Ruffled officials and politicians like Senator Ted Stevens of Alaska called  for her dismissal for undermining confidence in commercial aviation, but Ms. Schiavo said the problem lay with them. She renewed the decades-old complaint that the F.A.A. should not serve as both regulator and promoter of the airline industry, and her views prevailed when Transportation Secretary Federico Pena called for reform limiting the agency to regulation. Then, after Mr. Pena and other officials insisted that ValuJet was safe, Ms. Schiavo produced contrary evidence from government files. “I don’t sell tickets for ValuJet,” she said. The F.A.A. later shut the airline down.

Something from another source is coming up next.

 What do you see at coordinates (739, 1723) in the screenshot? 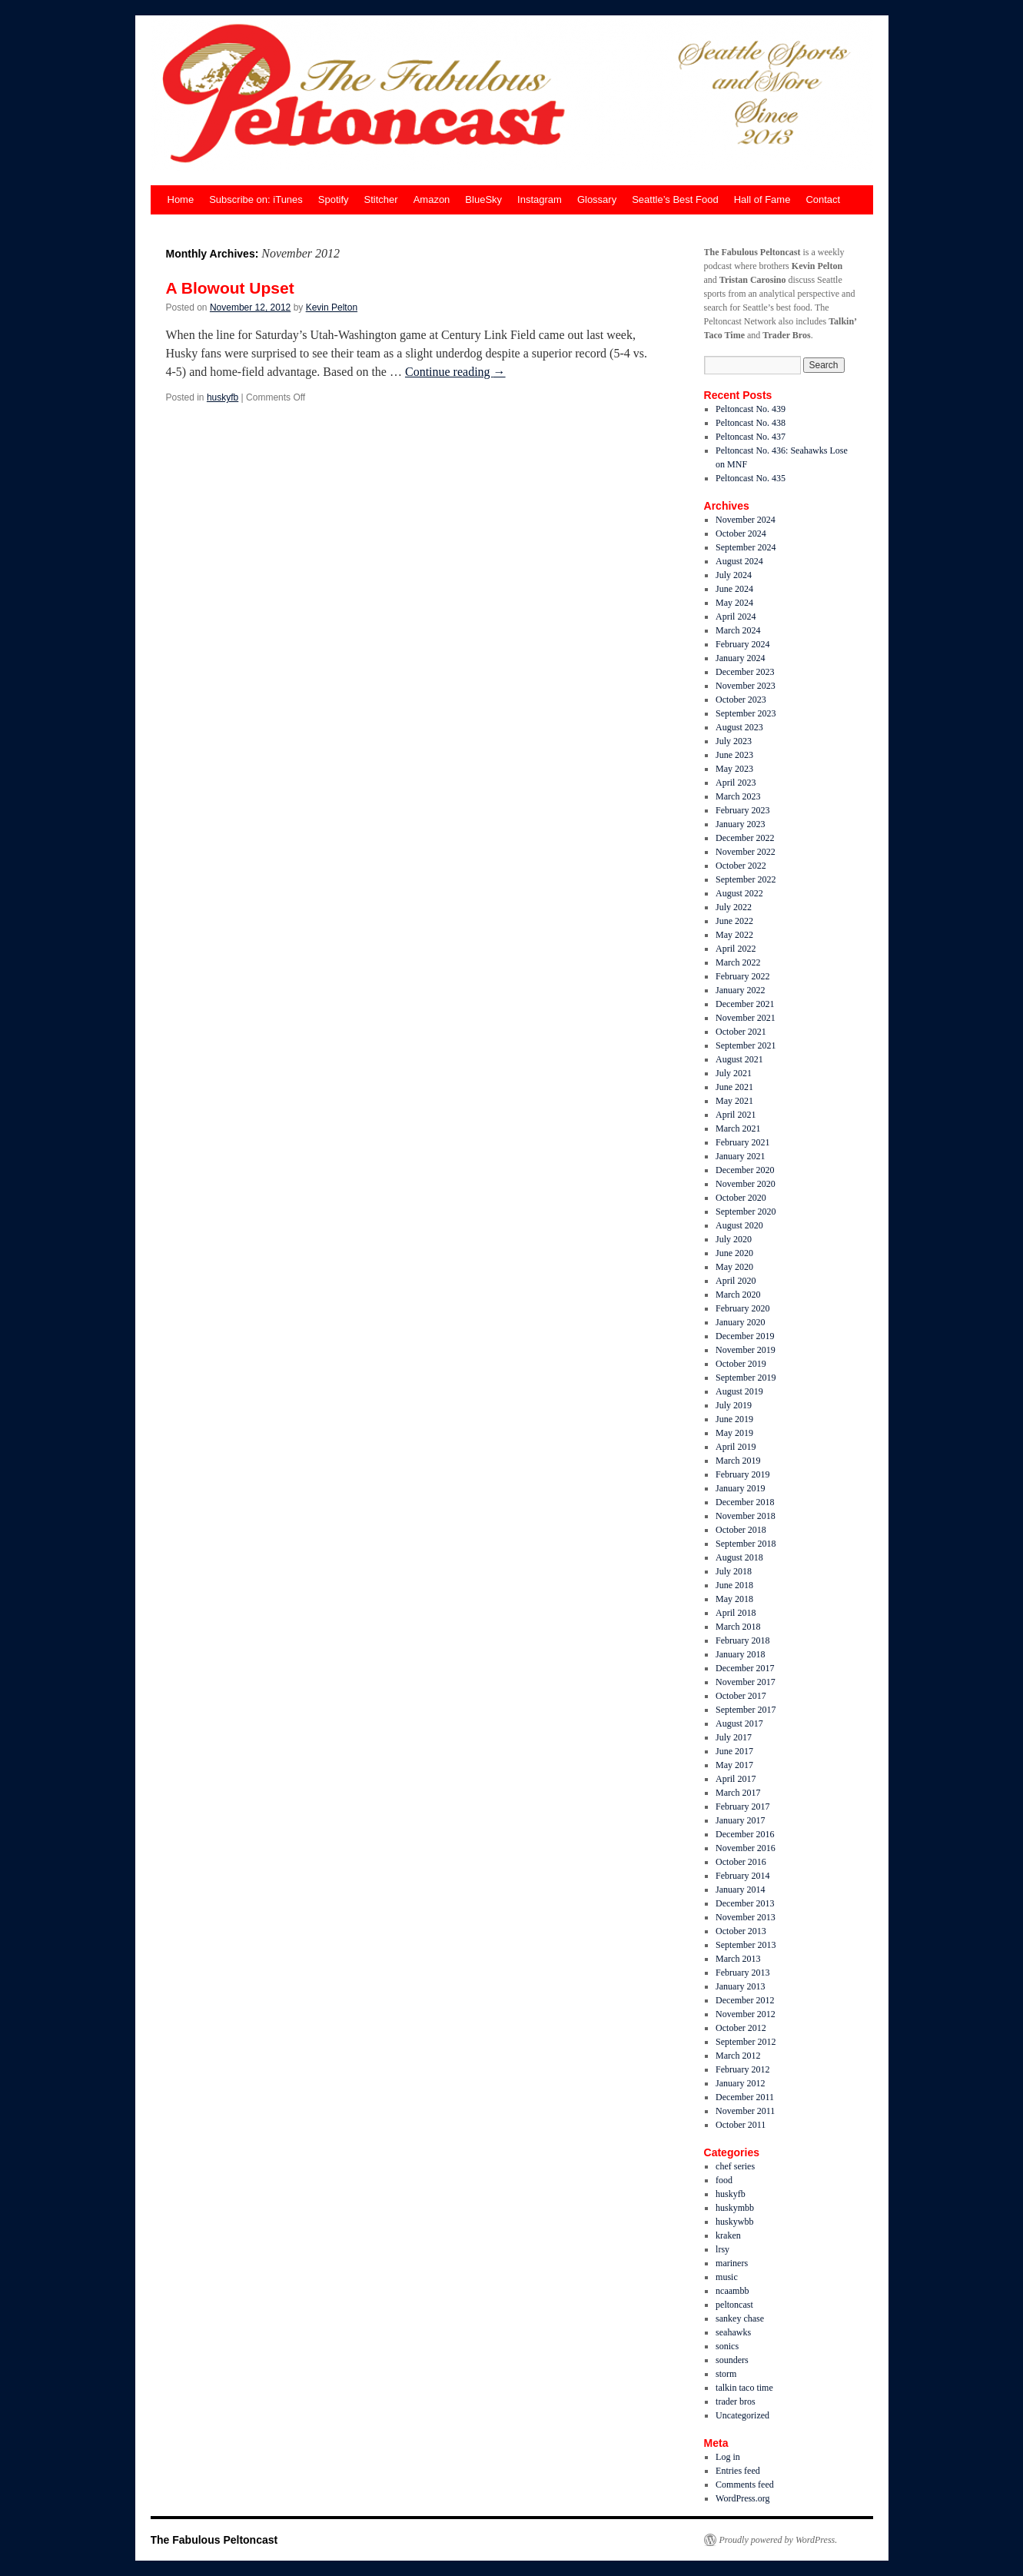
I see `August 2017` at bounding box center [739, 1723]. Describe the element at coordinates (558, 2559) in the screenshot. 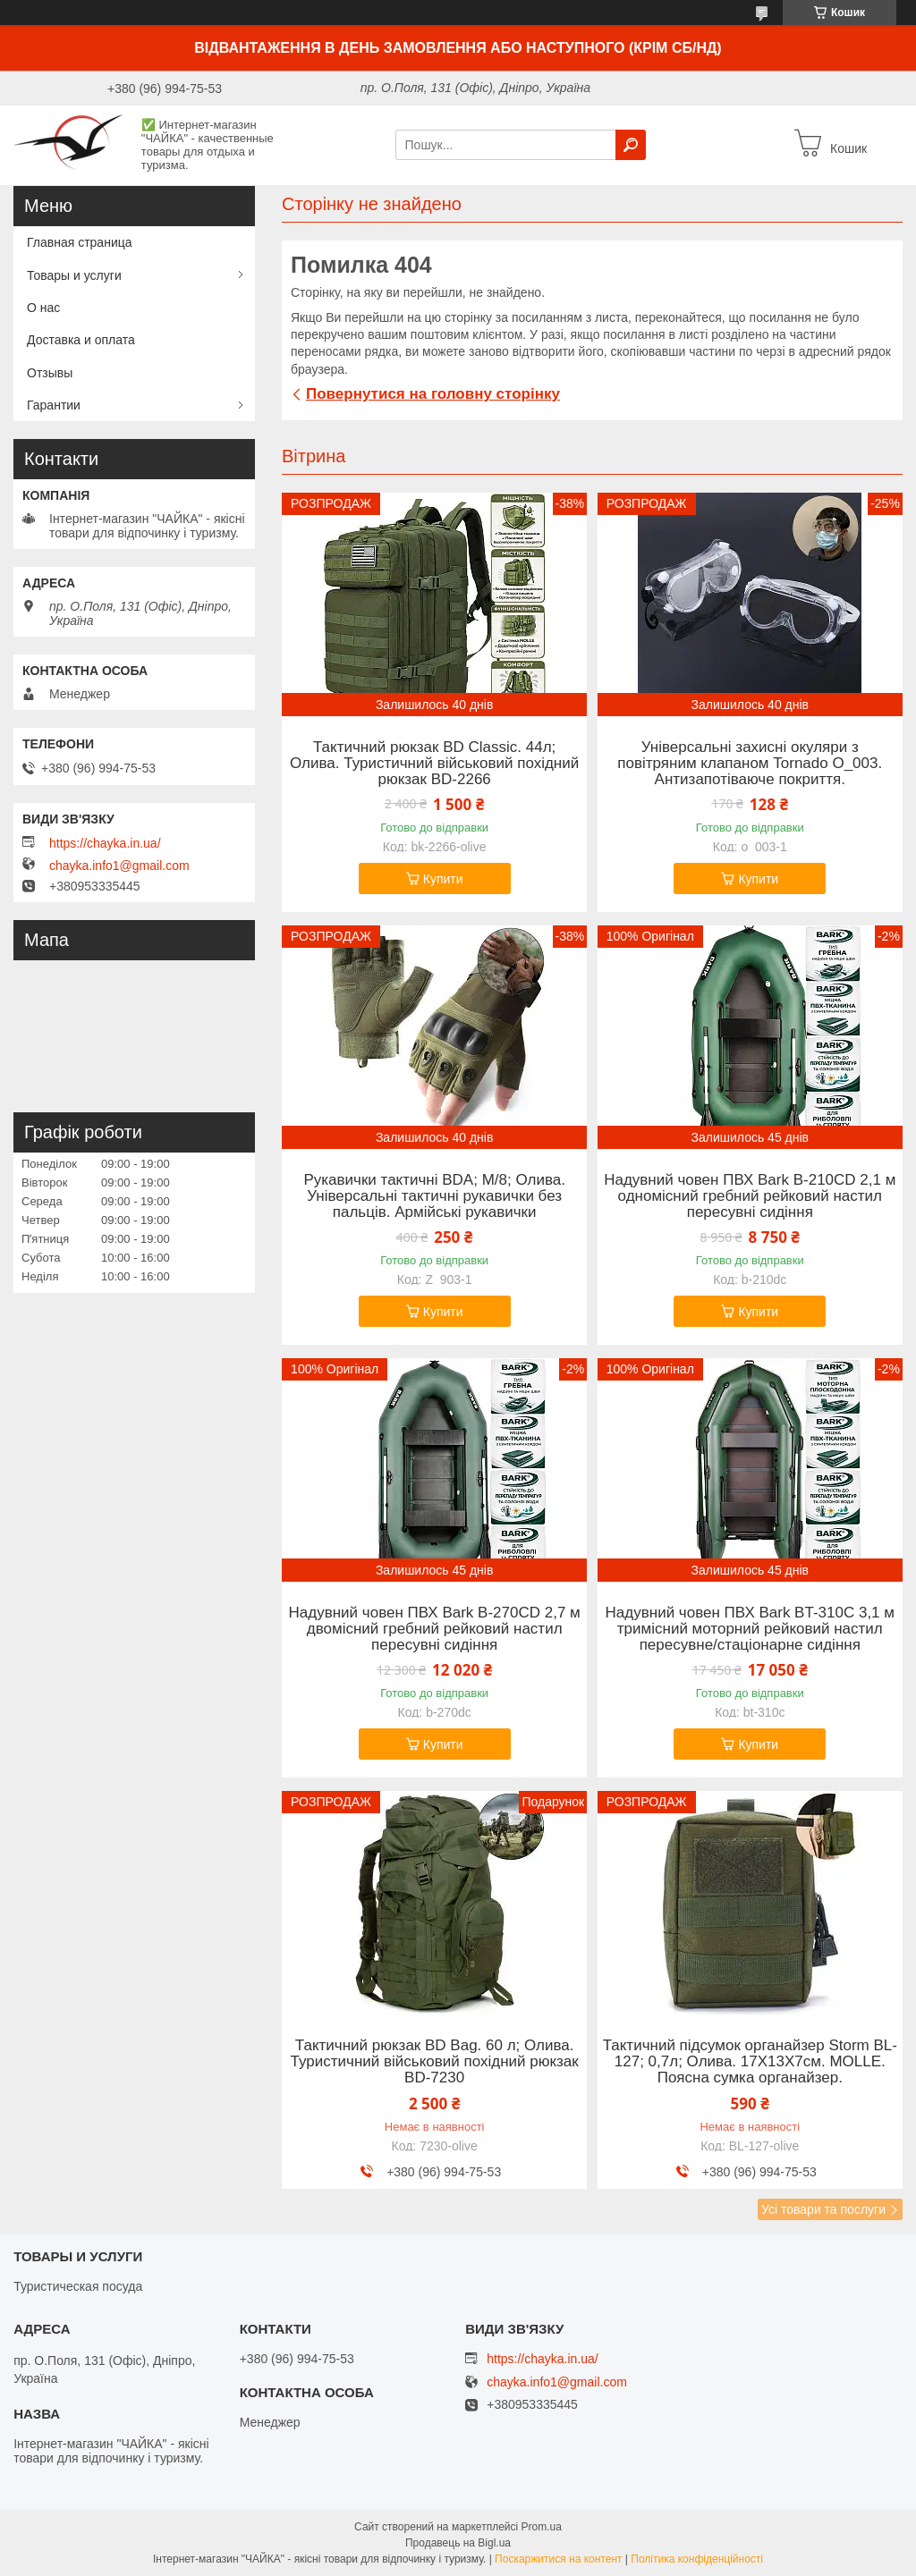

I see `Поскаржитися на контент` at that location.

Ms. Schiavo, who is 40, resigned abruptly this week, but except for making clear that nobody had forced her out, she became uncharacteristically reticent about her reasons. Very likely she will write for profit about her career and causes, and she is expecting a second child in three months. Although often theatrical and at times erratic, she has been a useful irritant to the established regulatory order and a force for safer skies.